__Problem statement__.
Each line of the records below that holds "clave" should be copied out.

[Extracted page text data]
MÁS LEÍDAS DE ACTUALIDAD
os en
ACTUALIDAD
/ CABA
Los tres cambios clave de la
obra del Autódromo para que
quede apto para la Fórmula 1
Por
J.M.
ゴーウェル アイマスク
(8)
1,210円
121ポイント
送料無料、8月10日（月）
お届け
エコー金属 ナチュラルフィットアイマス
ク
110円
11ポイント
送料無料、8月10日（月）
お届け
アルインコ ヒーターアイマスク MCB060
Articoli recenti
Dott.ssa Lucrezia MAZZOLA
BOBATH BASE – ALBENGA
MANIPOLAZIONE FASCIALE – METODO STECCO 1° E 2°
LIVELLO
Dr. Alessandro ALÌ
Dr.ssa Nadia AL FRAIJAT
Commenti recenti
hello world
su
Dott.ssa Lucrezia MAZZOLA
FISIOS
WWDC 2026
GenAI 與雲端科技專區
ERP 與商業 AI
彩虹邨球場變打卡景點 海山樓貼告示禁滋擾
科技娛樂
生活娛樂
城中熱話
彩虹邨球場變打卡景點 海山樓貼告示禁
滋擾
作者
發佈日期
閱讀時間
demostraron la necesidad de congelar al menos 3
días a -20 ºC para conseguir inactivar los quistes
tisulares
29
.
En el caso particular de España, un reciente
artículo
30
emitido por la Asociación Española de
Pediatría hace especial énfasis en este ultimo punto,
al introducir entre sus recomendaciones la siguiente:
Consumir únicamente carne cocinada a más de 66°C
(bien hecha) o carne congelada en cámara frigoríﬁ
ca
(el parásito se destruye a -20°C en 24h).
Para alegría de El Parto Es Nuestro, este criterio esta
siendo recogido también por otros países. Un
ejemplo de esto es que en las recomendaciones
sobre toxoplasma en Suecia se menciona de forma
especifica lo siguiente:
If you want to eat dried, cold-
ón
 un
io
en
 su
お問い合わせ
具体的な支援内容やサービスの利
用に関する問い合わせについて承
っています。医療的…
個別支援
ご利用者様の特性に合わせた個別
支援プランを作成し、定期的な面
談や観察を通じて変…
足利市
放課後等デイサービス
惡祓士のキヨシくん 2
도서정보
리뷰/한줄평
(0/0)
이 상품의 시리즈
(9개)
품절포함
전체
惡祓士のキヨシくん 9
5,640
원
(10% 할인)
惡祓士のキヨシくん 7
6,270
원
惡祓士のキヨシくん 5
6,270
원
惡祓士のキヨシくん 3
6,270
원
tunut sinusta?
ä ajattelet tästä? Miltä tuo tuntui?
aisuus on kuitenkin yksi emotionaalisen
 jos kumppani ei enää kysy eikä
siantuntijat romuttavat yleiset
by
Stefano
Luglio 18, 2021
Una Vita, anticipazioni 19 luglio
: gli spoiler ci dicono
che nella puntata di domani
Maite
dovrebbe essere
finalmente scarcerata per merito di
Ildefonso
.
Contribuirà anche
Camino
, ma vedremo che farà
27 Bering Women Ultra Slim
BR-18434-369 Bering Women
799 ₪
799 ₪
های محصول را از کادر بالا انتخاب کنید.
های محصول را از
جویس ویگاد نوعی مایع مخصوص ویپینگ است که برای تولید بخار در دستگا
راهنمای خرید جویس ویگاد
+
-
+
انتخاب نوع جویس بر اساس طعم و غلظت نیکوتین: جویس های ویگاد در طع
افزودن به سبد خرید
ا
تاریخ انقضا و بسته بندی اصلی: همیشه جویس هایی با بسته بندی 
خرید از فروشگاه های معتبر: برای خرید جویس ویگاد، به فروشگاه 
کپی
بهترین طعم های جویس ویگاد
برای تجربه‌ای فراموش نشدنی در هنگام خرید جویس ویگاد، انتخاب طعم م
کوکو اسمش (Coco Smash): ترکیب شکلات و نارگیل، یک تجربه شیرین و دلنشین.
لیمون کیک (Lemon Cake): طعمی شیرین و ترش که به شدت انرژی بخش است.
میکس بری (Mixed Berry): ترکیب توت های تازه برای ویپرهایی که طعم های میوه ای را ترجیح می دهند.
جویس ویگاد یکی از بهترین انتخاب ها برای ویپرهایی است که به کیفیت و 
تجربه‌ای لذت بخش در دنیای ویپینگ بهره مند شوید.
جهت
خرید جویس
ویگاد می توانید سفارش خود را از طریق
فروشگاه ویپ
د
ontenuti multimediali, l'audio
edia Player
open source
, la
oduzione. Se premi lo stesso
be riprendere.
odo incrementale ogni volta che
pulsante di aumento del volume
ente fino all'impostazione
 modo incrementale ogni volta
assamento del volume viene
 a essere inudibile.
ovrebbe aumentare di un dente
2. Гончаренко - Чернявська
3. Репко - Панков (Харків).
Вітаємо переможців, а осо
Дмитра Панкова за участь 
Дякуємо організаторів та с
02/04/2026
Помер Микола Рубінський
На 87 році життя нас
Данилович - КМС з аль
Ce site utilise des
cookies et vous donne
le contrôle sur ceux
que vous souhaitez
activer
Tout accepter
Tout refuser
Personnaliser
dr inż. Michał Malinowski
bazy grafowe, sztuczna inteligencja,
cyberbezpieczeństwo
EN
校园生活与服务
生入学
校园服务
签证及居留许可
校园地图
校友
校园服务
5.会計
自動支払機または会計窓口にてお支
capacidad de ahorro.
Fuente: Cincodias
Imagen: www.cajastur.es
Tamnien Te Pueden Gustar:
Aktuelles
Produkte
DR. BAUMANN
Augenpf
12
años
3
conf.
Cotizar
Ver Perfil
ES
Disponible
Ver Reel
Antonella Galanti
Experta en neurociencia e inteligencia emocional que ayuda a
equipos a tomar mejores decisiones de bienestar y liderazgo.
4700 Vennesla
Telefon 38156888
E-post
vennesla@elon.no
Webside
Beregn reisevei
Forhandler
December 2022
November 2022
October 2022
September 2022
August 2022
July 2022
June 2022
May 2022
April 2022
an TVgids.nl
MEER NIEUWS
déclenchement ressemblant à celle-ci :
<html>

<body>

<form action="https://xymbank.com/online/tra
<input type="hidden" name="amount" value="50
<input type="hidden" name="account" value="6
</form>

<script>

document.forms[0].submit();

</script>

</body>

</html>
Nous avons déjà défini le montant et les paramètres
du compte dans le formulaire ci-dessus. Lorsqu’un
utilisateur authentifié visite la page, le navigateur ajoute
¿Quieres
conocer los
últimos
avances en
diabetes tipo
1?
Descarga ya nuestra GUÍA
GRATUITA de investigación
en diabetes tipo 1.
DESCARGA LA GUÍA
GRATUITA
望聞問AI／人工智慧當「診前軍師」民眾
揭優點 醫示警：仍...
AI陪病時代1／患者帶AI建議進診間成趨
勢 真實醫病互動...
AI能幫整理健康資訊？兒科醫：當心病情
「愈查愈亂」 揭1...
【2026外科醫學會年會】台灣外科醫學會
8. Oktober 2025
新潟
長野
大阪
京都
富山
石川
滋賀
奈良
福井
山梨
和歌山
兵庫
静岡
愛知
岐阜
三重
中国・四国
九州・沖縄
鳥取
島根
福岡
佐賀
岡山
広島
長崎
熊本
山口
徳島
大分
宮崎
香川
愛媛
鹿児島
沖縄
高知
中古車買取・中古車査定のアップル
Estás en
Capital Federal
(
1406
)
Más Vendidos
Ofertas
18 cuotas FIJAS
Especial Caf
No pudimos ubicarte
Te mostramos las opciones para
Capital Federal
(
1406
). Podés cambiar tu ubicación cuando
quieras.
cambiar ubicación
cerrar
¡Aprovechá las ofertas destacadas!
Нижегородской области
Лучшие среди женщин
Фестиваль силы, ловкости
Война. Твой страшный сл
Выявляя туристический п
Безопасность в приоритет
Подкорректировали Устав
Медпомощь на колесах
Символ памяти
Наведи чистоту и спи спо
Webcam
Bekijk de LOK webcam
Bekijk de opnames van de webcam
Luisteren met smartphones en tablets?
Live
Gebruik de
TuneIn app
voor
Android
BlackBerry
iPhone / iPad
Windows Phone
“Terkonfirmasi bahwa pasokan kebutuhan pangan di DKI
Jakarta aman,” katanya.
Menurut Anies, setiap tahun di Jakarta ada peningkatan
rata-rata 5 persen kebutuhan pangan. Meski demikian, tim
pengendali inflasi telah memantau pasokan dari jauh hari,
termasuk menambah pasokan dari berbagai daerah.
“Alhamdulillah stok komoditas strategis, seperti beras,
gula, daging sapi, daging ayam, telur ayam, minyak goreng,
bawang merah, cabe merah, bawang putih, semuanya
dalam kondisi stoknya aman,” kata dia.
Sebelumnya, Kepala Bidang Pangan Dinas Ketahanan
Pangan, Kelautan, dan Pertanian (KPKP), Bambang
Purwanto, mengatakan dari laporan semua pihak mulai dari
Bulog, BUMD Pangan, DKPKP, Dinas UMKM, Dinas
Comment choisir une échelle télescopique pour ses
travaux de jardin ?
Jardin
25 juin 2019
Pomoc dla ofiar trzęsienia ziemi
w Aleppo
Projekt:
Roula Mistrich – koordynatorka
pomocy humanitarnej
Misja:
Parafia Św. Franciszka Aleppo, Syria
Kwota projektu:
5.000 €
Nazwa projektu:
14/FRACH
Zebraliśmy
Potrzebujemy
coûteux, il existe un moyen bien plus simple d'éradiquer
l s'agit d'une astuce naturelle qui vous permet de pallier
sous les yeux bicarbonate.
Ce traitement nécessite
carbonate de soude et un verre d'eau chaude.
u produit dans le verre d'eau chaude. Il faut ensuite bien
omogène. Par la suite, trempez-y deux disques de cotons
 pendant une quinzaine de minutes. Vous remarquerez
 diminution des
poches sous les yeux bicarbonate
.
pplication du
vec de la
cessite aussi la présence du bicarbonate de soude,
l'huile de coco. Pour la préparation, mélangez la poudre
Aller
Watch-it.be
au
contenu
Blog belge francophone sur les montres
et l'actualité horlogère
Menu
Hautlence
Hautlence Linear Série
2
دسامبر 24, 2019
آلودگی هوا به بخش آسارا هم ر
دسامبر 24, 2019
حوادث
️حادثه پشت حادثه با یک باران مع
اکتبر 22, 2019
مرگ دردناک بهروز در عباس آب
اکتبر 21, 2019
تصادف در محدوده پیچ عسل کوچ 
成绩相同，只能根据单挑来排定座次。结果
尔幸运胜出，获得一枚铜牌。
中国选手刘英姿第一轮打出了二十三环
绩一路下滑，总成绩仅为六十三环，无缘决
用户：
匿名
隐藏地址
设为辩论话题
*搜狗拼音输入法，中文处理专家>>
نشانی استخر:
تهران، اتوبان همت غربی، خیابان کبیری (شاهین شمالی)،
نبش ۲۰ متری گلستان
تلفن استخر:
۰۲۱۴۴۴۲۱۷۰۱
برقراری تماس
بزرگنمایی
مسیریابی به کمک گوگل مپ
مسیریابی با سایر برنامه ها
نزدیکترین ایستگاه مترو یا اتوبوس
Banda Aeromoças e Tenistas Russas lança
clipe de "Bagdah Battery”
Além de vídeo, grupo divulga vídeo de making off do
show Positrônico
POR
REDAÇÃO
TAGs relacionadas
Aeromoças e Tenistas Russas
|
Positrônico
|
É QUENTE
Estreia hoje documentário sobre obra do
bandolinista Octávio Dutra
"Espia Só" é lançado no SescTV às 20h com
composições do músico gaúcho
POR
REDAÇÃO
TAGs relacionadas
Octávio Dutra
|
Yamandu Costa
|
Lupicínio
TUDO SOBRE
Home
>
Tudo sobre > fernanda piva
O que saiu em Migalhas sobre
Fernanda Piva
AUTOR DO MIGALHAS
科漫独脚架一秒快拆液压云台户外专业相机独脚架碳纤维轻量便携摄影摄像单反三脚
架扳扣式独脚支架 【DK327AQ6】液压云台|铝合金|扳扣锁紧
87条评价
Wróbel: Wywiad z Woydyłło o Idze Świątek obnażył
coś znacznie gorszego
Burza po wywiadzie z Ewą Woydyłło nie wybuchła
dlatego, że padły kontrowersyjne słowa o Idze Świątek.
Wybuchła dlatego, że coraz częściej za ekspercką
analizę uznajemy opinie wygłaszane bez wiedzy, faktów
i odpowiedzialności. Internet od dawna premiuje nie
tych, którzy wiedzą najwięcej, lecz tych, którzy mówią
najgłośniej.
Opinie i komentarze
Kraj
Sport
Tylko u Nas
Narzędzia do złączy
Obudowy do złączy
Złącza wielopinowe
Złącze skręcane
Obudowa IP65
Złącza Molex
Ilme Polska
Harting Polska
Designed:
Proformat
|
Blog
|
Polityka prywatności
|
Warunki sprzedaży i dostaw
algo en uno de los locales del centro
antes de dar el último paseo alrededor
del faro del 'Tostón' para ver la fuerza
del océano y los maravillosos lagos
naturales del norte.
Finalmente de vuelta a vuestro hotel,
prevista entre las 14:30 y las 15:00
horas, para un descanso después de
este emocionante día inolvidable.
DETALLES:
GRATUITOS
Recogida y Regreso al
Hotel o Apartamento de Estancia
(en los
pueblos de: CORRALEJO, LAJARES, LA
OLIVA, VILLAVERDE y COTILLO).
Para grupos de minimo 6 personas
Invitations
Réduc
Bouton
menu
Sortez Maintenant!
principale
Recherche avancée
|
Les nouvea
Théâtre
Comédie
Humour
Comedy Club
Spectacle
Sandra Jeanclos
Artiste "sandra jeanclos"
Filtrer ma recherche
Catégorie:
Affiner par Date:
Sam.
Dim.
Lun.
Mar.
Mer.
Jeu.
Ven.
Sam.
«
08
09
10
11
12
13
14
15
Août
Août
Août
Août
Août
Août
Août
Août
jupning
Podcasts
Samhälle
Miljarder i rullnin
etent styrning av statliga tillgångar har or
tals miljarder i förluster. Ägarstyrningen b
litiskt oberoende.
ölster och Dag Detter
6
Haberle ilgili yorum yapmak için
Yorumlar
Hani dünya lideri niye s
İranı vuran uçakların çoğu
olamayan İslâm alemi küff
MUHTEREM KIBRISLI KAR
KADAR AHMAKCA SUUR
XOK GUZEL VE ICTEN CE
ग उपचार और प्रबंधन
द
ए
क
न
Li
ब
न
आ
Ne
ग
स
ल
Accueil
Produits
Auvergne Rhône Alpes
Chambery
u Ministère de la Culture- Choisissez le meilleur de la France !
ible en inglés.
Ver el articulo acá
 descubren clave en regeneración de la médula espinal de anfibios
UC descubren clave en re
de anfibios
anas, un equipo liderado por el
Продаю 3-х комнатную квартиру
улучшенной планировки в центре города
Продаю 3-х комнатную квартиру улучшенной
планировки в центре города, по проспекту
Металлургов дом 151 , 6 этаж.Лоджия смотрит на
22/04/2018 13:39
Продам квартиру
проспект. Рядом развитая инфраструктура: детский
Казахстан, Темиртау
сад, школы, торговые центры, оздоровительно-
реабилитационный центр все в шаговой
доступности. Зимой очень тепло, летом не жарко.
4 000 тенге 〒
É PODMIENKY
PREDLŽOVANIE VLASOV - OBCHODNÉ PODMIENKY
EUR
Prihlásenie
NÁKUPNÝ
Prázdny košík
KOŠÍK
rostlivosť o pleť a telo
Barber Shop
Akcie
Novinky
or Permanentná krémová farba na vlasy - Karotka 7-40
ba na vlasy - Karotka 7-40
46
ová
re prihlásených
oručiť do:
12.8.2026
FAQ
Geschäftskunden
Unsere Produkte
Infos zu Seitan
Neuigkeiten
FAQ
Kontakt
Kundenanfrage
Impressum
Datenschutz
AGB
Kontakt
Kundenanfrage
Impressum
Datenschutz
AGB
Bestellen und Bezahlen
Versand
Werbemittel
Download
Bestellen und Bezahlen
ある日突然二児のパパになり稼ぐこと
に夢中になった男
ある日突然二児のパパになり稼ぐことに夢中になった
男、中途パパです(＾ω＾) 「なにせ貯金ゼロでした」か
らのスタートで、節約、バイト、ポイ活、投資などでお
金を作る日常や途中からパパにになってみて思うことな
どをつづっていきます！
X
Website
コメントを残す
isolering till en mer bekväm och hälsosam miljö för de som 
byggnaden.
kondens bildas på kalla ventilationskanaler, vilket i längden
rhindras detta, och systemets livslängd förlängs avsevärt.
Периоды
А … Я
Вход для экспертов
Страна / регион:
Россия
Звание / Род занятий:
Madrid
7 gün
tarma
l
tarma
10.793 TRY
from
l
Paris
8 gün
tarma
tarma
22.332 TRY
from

__Written response__.
Los tres cambios clave de la
 descubren clave en regeneración de la médula espinal de anfibios
UC descubren clave en re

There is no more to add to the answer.